INPUT RECORDS:

---

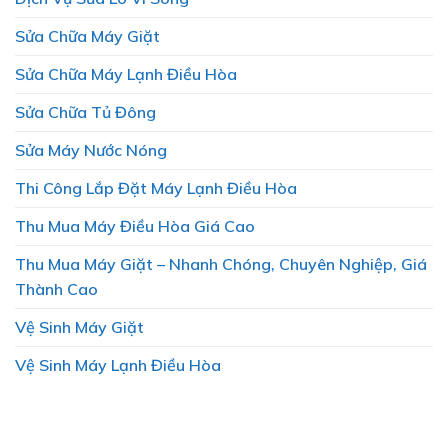
Sửa Chữa Máy Giặt
Sửa Chữa Máy Lạnh Điều Hòa
Sửa Chữa Tủ Đông
Sửa Máy Nước Nóng
Thi Công Lắp Đặt Máy Lạnh Điều Hòa
Thu Mua Máy Điều Hòa Giá Cao
Thu Mua Máy Giặt – Nhanh Chóng, Chuyên Nghiệp, Giá
Thành Cao
Vệ Sinh Máy Giặt
Vệ Sinh Máy Lạnh Điều Hòa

---

TASK INSTRUCTIONS:
Give the data above again, exactly and completely. No pictures go in.

TASK OUTPUT:
Sửa Chữa Máy Giặt
Sửa Chữa Máy Lạnh Điều Hòa
Sửa Chữa Tủ Đông
Sửa Máy Nước Nóng
Thi Công Lắp Đặt Máy Lạnh Điều Hòa
Thu Mua Máy Điều Hòa Giá Cao
Thu Mua Máy Giặt – Nhanh Chóng, Chuyên Nghiệp, Giá
Thành Cao
Vệ Sinh Máy Giặt
Vệ Sinh Máy Lạnh Điều Hòa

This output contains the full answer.